An Entomology Expert Explains How To Identify And Get Rid Of Tarantula Hawk Wasps

You may not have known that tarantula hawk wasps are something to be on the lookout for, but if you live in desert areas of the United States, like Southern California, New Mexico, Texas, Arizona, and even up through Wyoming, then you most certainly should be aware of these insects. Entomologist at Mosquito Squad, Emma Grace Crumbley, spoke to House Digest exclusively and explained exactly what tarantula hawk wasps are, if they're dangerous, and how to remove and prevent their nests.

"Tarantula hawk wasps are large wasps native to the southwest United States," she said. "Known for their painful sting, these wasps are easily spotted by their dark blue, sometimes iridescent metallic body and orange wings." These wasps can get as big as 11 centimeters long, which is roughly as large as a hummingbird. Unlike other species, Crumbley notes you can expect to find tarantula hawk wasp nests in the ground or other natural crevices rather than made by leaves or hanging in trees.

"Aside from their colorations and extremely painful sting, tarantula hawks are also different from other wasps in their diets," said Crumbley. "Adult tarantula hawks are nectivores, meaning they primarily drink nectar from flowering plants." However, female tarantula hawk wasps will hunt tarantulas by paralyzing them with their venom and then dragging them to their nests, where they will lay eggs in the spider's abdomen for their larvae to feed on. Once the larvae emerge as adults, they lose their carnivorous appetite and go to a strict pollen and nectar diet.

Are tarantula hawk wasps dangerous?

Tarantula hawk wasps can be found on every continent aside from Europe and Antarctica, but to our relief, they're solitary wasps that don't form colonies. While stingers can be as long as 7 millimeters, only females can sting.

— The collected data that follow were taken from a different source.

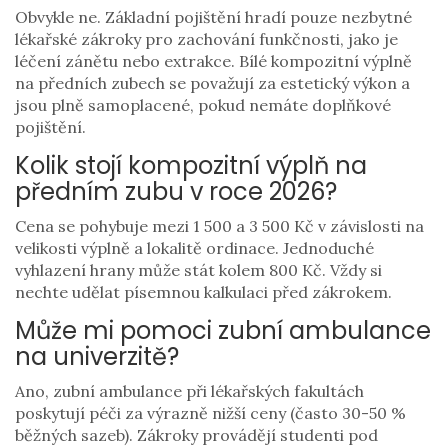
Obvykle ne. Základní pojištění hradí pouze nezbytné
lékařské zákroky pro zachování funkčnosti, jako je
léčení zánětu nebo extrakce. Bílé kompozitní výplně
na předních zubech se považují za estetický výkon a
jsou plně samoplacené, pokud nemáte doplňkové
pojištění.
Kolik stojí kompozitní výplň na
předním zubu v roce 2026?
Cena se pohybuje mezi 1 500 a 3 500 Kč v závislosti na
velikosti výplně a lokalitě ordinace. Jednoduché
vyhlazení hrany může stát kolem 800 Kč. Vždy si
nechte udělat písemnou kalkulaci před zákrokem.
Může mi pomoci zubní ambulance
na univerzitě?
Ano, zubní ambulance při lékařských fakultách
poskytují péči za výrazně nižší ceny (často 30-50 %
běžných sazeb). Zákroky provádějí studenti pod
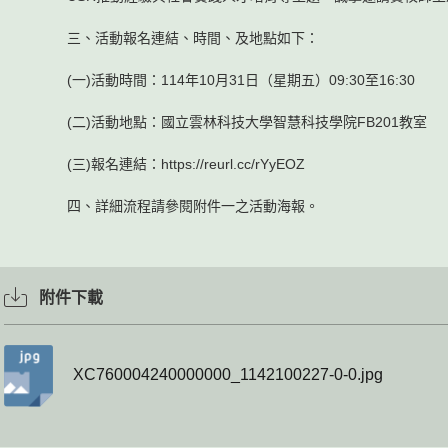
三、活動報名連結、時間、及地點如下：
(一)活動時間：114年10月31日（星期五）09:30至16:30
(二)活動地點：國立雲林科技大學智慧科技學院FB201教室
(三)報名連結：https://reurl.cc/rYyEOZ
四、詳細流程請參閱附件一之活動海報。
附件下載
XC760004240000000_1142100227-0-0.jpg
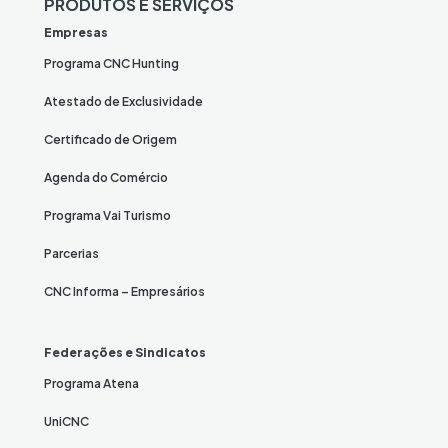
PRODUTOS E SERVIÇOS
Empresas
Programa CNC Hunting
Atestado de Exclusividade
Certificado de Origem
Agenda do Comércio
Programa Vai Turismo
Parcerias
CNC Informa – Empresários
Federações e Sindicatos
Programa Atena
UniCNC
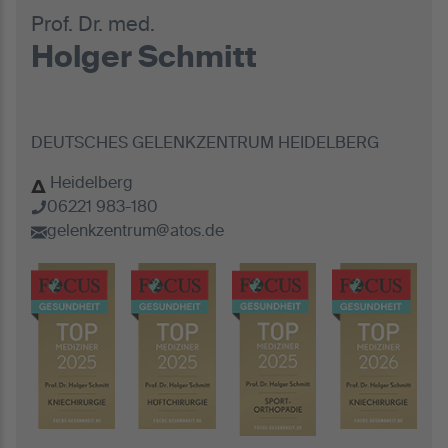
Prof. Dr. med.
Holger Schmitt
DEUTSCHES GELENKZENTRUM HEIDELBERG
Heidelberg
06221 983-180
gelenkzentrum@atos.de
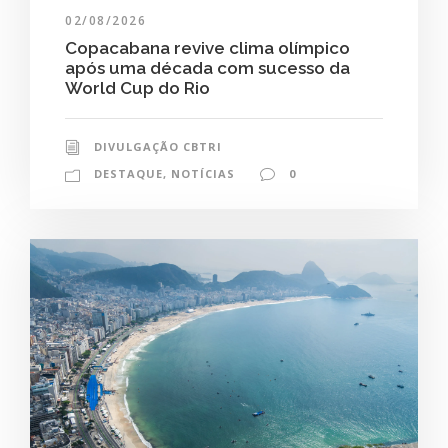
02/08/2026
Copacabana revive clima olímpico
após uma década com sucesso da
World Cup do Rio
DIVULGAÇÃO CBTRI
DESTAQUE
,
NOTÍCIAS
0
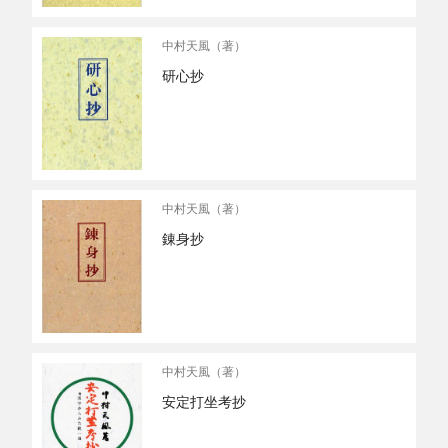
中村天風（著）
研心抄
中村天風（著）
錬身抄
中村天風（著）
安定打坐考抄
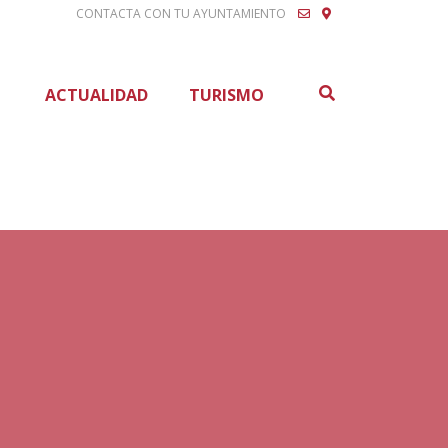
CONTACTA CON TU AYUNTAMIENTO
Buscar
ACTUALIDAD
TURISMO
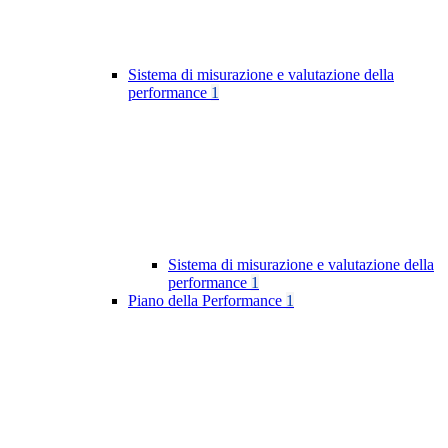
Sistema di misurazione e valutazione della
performance
1
Sistema di misurazione e valutazione della
performance
1
Piano della Performance
1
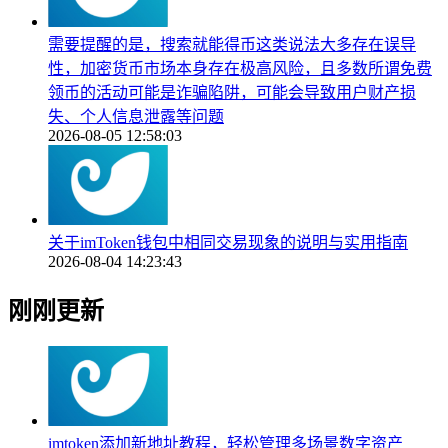
需要提醒的是，搜索就能得币这类说法大多存在误导
性，加密货币市场本身存在极高风险，且多数所谓免费
领币的活动可能是诈骗陷阱，可能会导致用户财产损
失、个人信息泄露等问题
2026-08-05 12:58:03
关于imToken钱包中相同交易现象的说明与实用指南
2026-08-04 14:23:43
刚刚更新
imtoken添加新地址教程，轻松管理多场景数字资产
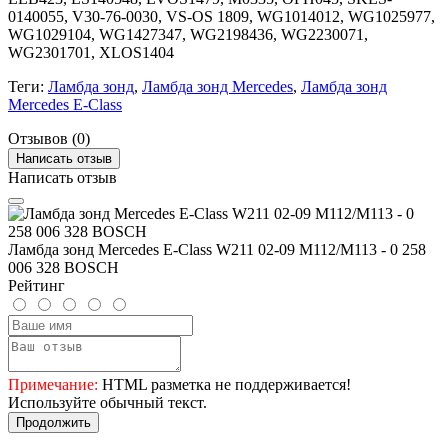
0140055, V30-76-0030, VS-OS 1809, WG1014012, WG1025977,
WG1029104, WG1427347, WG2198436, WG2230071,
WG2301701, XLOS1404
Теги:
Ламбда зонд
,
Ламбда зонд Mercedes
,
Ламбда зонд
Mercedes E-Class
Отзывов (0)
Написать отзыв
Написать отзыв
Ламбда зонд Mercedes E-Class W211 02-09 M112/M113 - 0 258
006 328 BOSCH
Рейтинг
Примечание:
HTML разметка не поддерживается!
Используйте обычный текст.
Продолжить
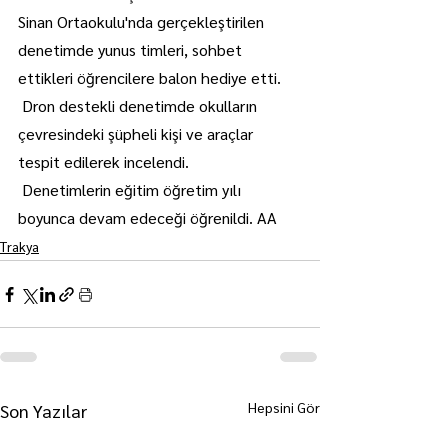
Sinan Ortaokulu'nda gerçekleştirilen 
denetimde yunus timleri, sohbet 
ettikleri öğrencilere balon hediye etti.
 Dron destekli denetimde okulların 
çevresindeki şüpheli kişi ve araçlar 
tespit edilerek incelendi.
 Denetimlerin eğitim öğretim yılı 
boyunca devam edeceği öğrenildi. AA
Trakya
Hepsini Gör
Son Yazılar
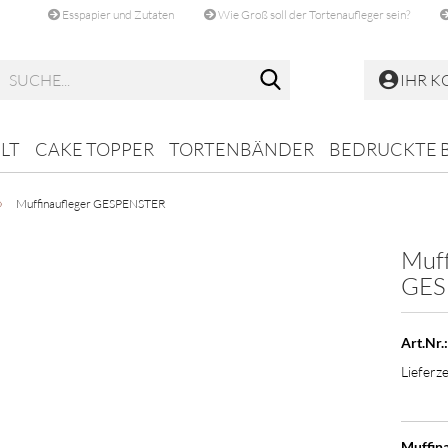
Esspapier und Zutaten
Wie Groß soll der Tortenaufleger sein?
Suche...
IHR 
LT
CAKE TOPPER
TORTENBÄNDER
BEDRUCKTE 
»
Muffinaufleger GESPENSTER
Muff
GES
Art.Nr.:
Lieferze
Muffina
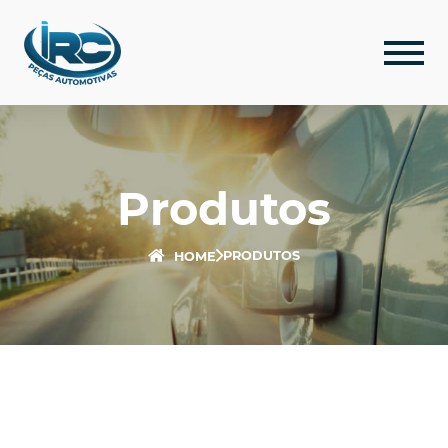
Produtos
PRODUTOS
HOME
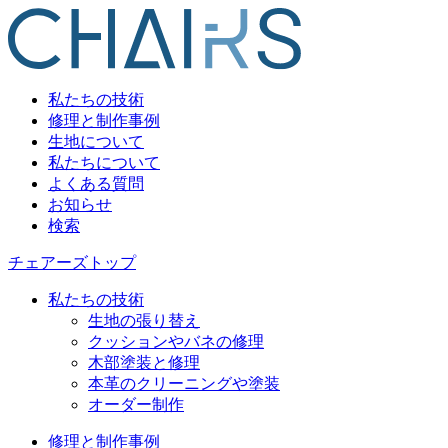
私たちの技術
修理と制作事例
生地について
私たちについて
よくある質問
お知らせ
検索
チェアーズトップ
私たちの技術
生地の張り替え
クッションやバネの修理
木部塗装と修理
本革のクリーニングや塗装
オーダー制作
修理と制作事例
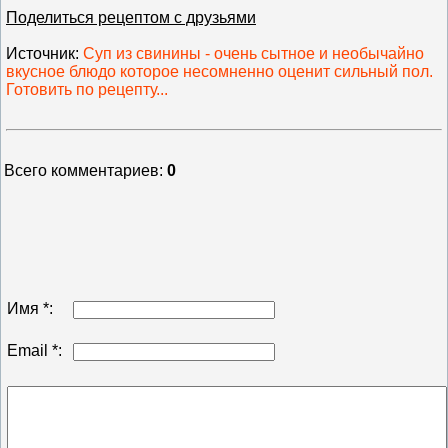
Поделиться рецептом с друзьями
Источник
:
Суп из свинины - очень сытное и необычайно
вкусное блюдо которое несомненно оценит сильный пол.
Готовить по рецепту...
Всего комментариев
:
0
Имя *:
Email *:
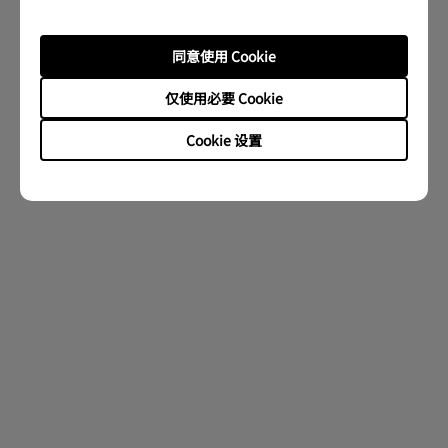
同意使用 Cookie
仅使用必要 Cookie
Cookie 设置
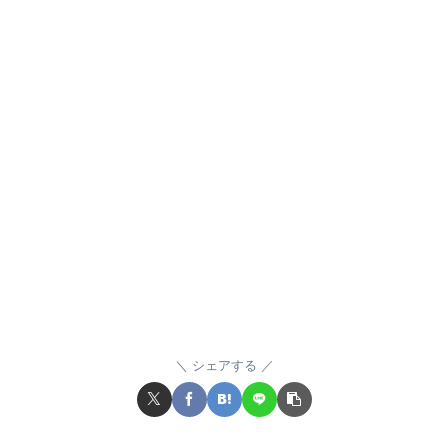
シェアする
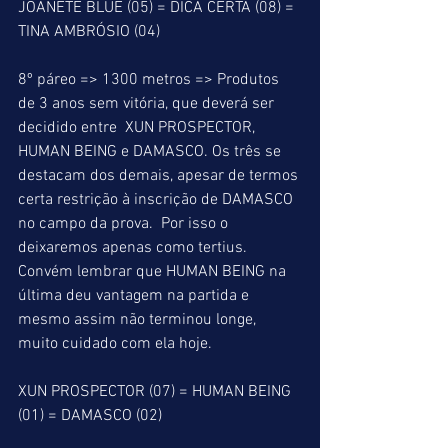
JOANETE BLUE (05) = DICA CERTA (08) = 
TINA AMBRÓSIO (04)
8º páreo => 1300 metros => Produtos 
de 3 anos sem vitória, que deverá ser 
decidido entre  XUN PROSPECTOR, 
HUMAN BEING e DAMASCO. Os três se 
destacam dos demais, apesar de termos 
certa restrição à inscrição de DAMASCO 
no campo da prova.  Por isso o 
deixaremos apenas como tertius. 
Convém lembrar que HUMAN BEING na 
última deu vantagem na partida e 
mesmo assim não terminou longe, 
muito cuidado com ela hoje.
XUN PROSPECTOR (07) = HUMAN BEING 
(01) = DAMASCO (02)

You can identify males from females by looking at their antennae — a male will have straight antennae, while a female's will curl.

As for their sting, it's high-level. "According to the Schmidt sting pain index (created by entomologist and UGA Alumni Justin O. Schmidt), the tarantula hawk has the highest pain level on the scale: Pain Level 4, 'blinding, fierce, shockingly electric,'" explained Emma Grace Crumbley in an exclusive interview with House Digest. "Tarantula hawk stings are only second on this scale to the sting of South American bullet ants, and the pain from the wasp sting (though intense) only lasts around five minutes."

Due to the severity of their stings, the tarantula hawk has very few predators that disturb them, with roadrunners, bullfrogs, and the kingbird among that short list. A tarantula hawk's vibrant orange wings send a warning message to possible predators, known as an aposematic signal. Crumbley noted that although they can be a scary threat to people, they're important to our environment. Tarantula hawks are primary pollinators for desert plants like milkweed, which is essential to other insects like monarch butterflies.

If ever stung by these giant wasps, use cold compresses and topical medicines to help relieve any pain, swelling, and itching. Humans aren't at risk of experiencing paralysis as tarantulas are.

Removing and preventing tarantula hawk nests

According to entomologist Emma Grace Crumbley, since tarantula hawks form their nests in the ground, you'll want to look for any "burrows ranging from 1-2 inches in diameter." She also suggests inspecting natural openings in rocks, wood, and other yard items that could possibly be housing tarantula hawks. "To prevent these wasps from establishing near your lawn, keep a tidy yard space and identify potential nesting areas," said Crumbley, speaking exclusively to House Digest.

"In addition to wasp-proofing your lawn, check that your outdoor spaces are not harboring tarantulas. Again, keeping a clean lawn will discourage large spiders from moving in," she added. While a tarantula hawk is unlikely to bother you, it'll certainly attack if provoked or feels threatened in any capacity. So, it's always crucial to be aware of their presence on the off chance you accidentally disturb one.

"Unlike other insects which may lose their stinger (or only sting once), wasps can sting as many times as they want to ward off danger," Crumbley explained. "I do not recommend attacking tarantula hawk nests directly when trying to remove these wasps." Instead, consider hiring an exterminator if you have found a tarantula hawk nest on your property. While you can use insecticide dust and cover the nest's opening to kill off the wasp inside or apply a damp towel to the entrance to kill them with fumes, it'll always be safer to call a professional to handle the matter.